You absolutely have to have a will - do it now. My sister died suddenly aged 45 without a will and it was a total nightmare. No one needs to go through that extra hassle following a bereavement it’s not expensive please please sort it out.

Rtruth · 08/02/2021 17:38

Bloody hell, sounds like you are planning to top him.

Money goes to whoever is in will, if no will, married or not it goes to intestate.

Bamski · 08/02/2021 17:41

Dementedmummy agree with DIY will but using a will writer who has PL & PI insurance is no different and they often do far more CPD so are up to date with changes in the law.

Interestingly, Prof Stephen Mason has said that he specifically used a will writer over a generic solicitor.

Consumers should definitely research the company they choose and ensure they are comfortable with who they instruct.

twinmum2007 · 08/02/2021 17:41

OP by far the easiest thing is to get wills done, much easier than getting married. The money thing is one thing - if one of you dies intestate then your children inherit everything, the surviving partner gets nothing. If you have life insurance or pensions you can name each other as beneficiaries on that and that would not count as estate money. But you do need the wills in case, God forbid, you are both in a car crash or something - the law needs to know who would look after your children. You can't just assume your family will step up. Or that the person you would like to leave them with will be willing. You don't even need a solicitor to do it. There are online companies that will do it.

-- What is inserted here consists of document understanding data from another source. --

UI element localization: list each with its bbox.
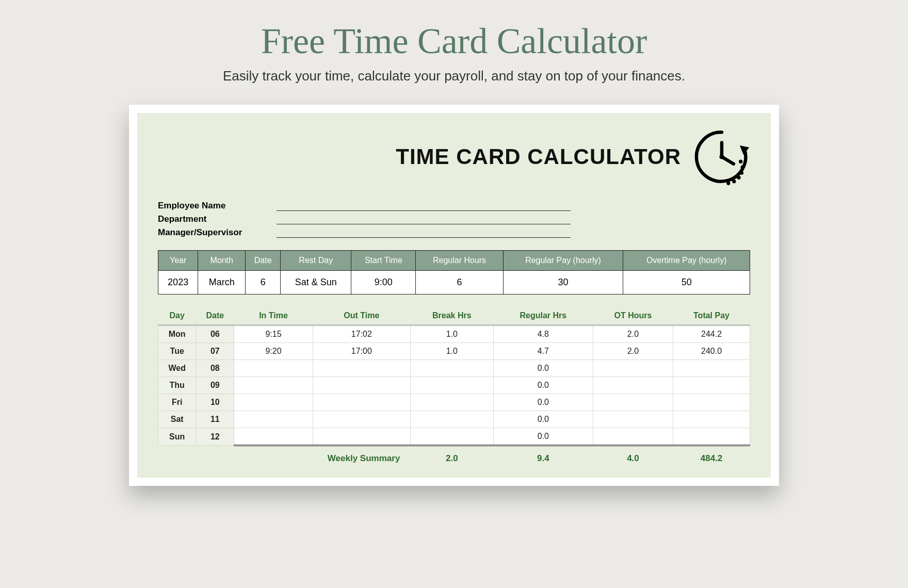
settings-reghours: 6 xyxy=(416,271,503,295)
ts-cell-in xyxy=(234,411,313,428)
manager-row: Manager/Supervisor xyxy=(158,227,750,238)
ts-cell-out: 17:02 xyxy=(313,325,410,343)
settings-header-starttime: Start Time xyxy=(351,251,416,271)
ts-cell-break xyxy=(410,377,493,394)
ts-cell-break xyxy=(410,411,493,428)
settings-header-regpay: Regular Pay (hourly) xyxy=(503,251,623,271)
ts-cell-day: Sun xyxy=(158,428,196,446)
table-row: Wed080.0 xyxy=(158,360,750,377)
ts-cell-date: 12 xyxy=(196,428,234,446)
ts-cell-reg: 0.0 xyxy=(493,411,593,428)
ts-cell-out xyxy=(313,394,410,411)
ts-cell-total xyxy=(673,360,750,377)
ts-cell-day: Mon xyxy=(158,325,196,343)
ts-cell-total xyxy=(673,411,750,428)
settings-year: 2023 xyxy=(158,271,198,295)
svg-point-9 xyxy=(719,154,724,159)
ts-header-date: Date xyxy=(196,307,234,325)
ts-cell-ot: 2.0 xyxy=(593,343,673,360)
ts-header-in: In Time xyxy=(234,307,313,325)
settings-otpay: 50 xyxy=(623,271,750,295)
summary-break: 2.0 xyxy=(410,446,493,468)
page-subtitle: Easily track your time, calculate your p… xyxy=(0,68,908,84)
ts-cell-ot: 2.0 xyxy=(593,325,673,343)
template-card: TIME CARD CALCULATOR Employee Name xyxy=(129,105,779,486)
summary-ot: 4.0 xyxy=(593,446,673,468)
ts-cell-out xyxy=(313,411,410,428)
table-row: Thu090.0 xyxy=(158,377,750,394)
settings-header-restday: Rest Day xyxy=(281,251,351,271)
manager-label: Manager/Supervisor xyxy=(158,227,277,238)
ts-cell-ot xyxy=(593,377,673,394)
ts-header-total: Total Pay xyxy=(673,307,750,325)
ts-cell-date: 09 xyxy=(196,377,234,394)
ts-cell-out xyxy=(313,360,410,377)
svg-point-4 xyxy=(737,176,740,179)
svg-point-2 xyxy=(741,166,744,169)
ts-cell-total xyxy=(673,428,750,446)
summary-reg: 9.4 xyxy=(493,446,593,468)
ts-cell-in xyxy=(234,428,313,446)
ts-cell-reg: 0.0 xyxy=(493,360,593,377)
ts-cell-reg: 4.8 xyxy=(493,325,593,343)
settings-header-otpay: Overtime Pay (hourly) xyxy=(623,251,750,271)
ts-cell-date: 07 xyxy=(196,343,234,360)
employee-info-section: Employee Name Department Manager/Supervi… xyxy=(158,201,750,238)
department-label: Department xyxy=(158,214,277,224)
ts-cell-reg: 0.0 xyxy=(493,394,593,411)
settings-restday: Sat & Sun xyxy=(281,271,351,295)
ts-cell-reg: 4.7 xyxy=(493,343,593,360)
table-row: Sat110.0 xyxy=(158,411,750,428)
svg-marker-0 xyxy=(740,145,749,155)
ts-cell-reg: 0.0 xyxy=(493,377,593,394)
ts-cell-out xyxy=(313,428,410,446)
settings-starttime: 9:00 xyxy=(351,271,416,295)
ts-cell-day: Tue xyxy=(158,343,196,360)
ts-cell-date: 10 xyxy=(196,394,234,411)
ts-cell-date: 11 xyxy=(196,411,234,428)
ts-cell-day: Sat xyxy=(158,411,196,428)
ts-cell-total xyxy=(673,394,750,411)
settings-table: Year Month Date Rest Day Start Time Regu… xyxy=(158,250,750,295)
ts-cell-break xyxy=(410,360,493,377)
ts-cell-total xyxy=(673,377,750,394)
clock-time-icon xyxy=(693,128,750,185)
table-row: Mon069:1517:021.04.82.0244.2 xyxy=(158,325,750,343)
ts-header-ot: OT Hours xyxy=(593,307,673,325)
settings-header-year: Year xyxy=(158,251,198,271)
ts-cell-out xyxy=(313,377,410,394)
ts-cell-day: Fri xyxy=(158,394,196,411)
employee-name-line xyxy=(277,201,571,211)
svg-point-6 xyxy=(726,182,730,185)
ts-cell-in: 9:15 xyxy=(234,325,313,343)
ts-header-break: Break Hrs xyxy=(410,307,493,325)
ts-cell-total: 240.0 xyxy=(673,343,750,360)
manager-line xyxy=(277,228,571,238)
ts-cell-in xyxy=(234,377,313,394)
settings-header-reghours: Regular Hours xyxy=(416,251,503,271)
ts-cell-ot xyxy=(593,360,673,377)
ts-cell-reg: 0.0 xyxy=(493,428,593,446)
employee-name-label: Employee Name xyxy=(158,201,277,211)
ts-cell-break xyxy=(410,428,493,446)
timesheet-table: Day Date In Time Out Time Break Hrs Regu… xyxy=(158,307,750,467)
ts-header-day: Day xyxy=(158,307,196,325)
department-row: Department xyxy=(158,214,750,224)
card-header: TIME CARD CALCULATOR xyxy=(158,128,750,185)
template-card-inner: TIME CARD CALCULATOR Employee Name xyxy=(137,113,771,478)
table-row: Tue079:2017:001.04.72.0240.0 xyxy=(158,343,750,360)
ts-cell-in xyxy=(234,360,313,377)
ts-cell-ot xyxy=(593,428,673,446)
ts-cell-ot xyxy=(593,394,673,411)
summary-total: 484.2 xyxy=(673,446,750,468)
ts-cell-ot xyxy=(593,411,673,428)
ts-cell-out: 17:00 xyxy=(313,343,410,360)
settings-regpay: 30 xyxy=(503,271,623,295)
ts-cell-day: Thu xyxy=(158,377,196,394)
ts-cell-total: 244.2 xyxy=(673,325,750,343)
svg-point-5 xyxy=(732,179,736,183)
card-title: TIME CARD CALCULATOR xyxy=(396,144,681,169)
ts-cell-in xyxy=(234,394,313,411)
ts-cell-day: Wed xyxy=(158,360,196,377)
ts-cell-break: 1.0 xyxy=(410,343,493,360)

But for heaven's sake make sure you know where the copies are kept.

Yespresh · 08/02/2021 17:42

The money in his account is the least of your worries. You are not his next of kin If anything happened to him. Look up re inheritance tax. It’s a legal minefield. No such thing as a ‘common law wife’.

Fabulousdahlink · 08/02/2021 17:42

Will kits £10 in WHSmiths. £20 and an afternoon of filling them in, copy them on your printer and send a copy to the people you want to look after them in the event ( your 'executors'. Grow up, get this sorted.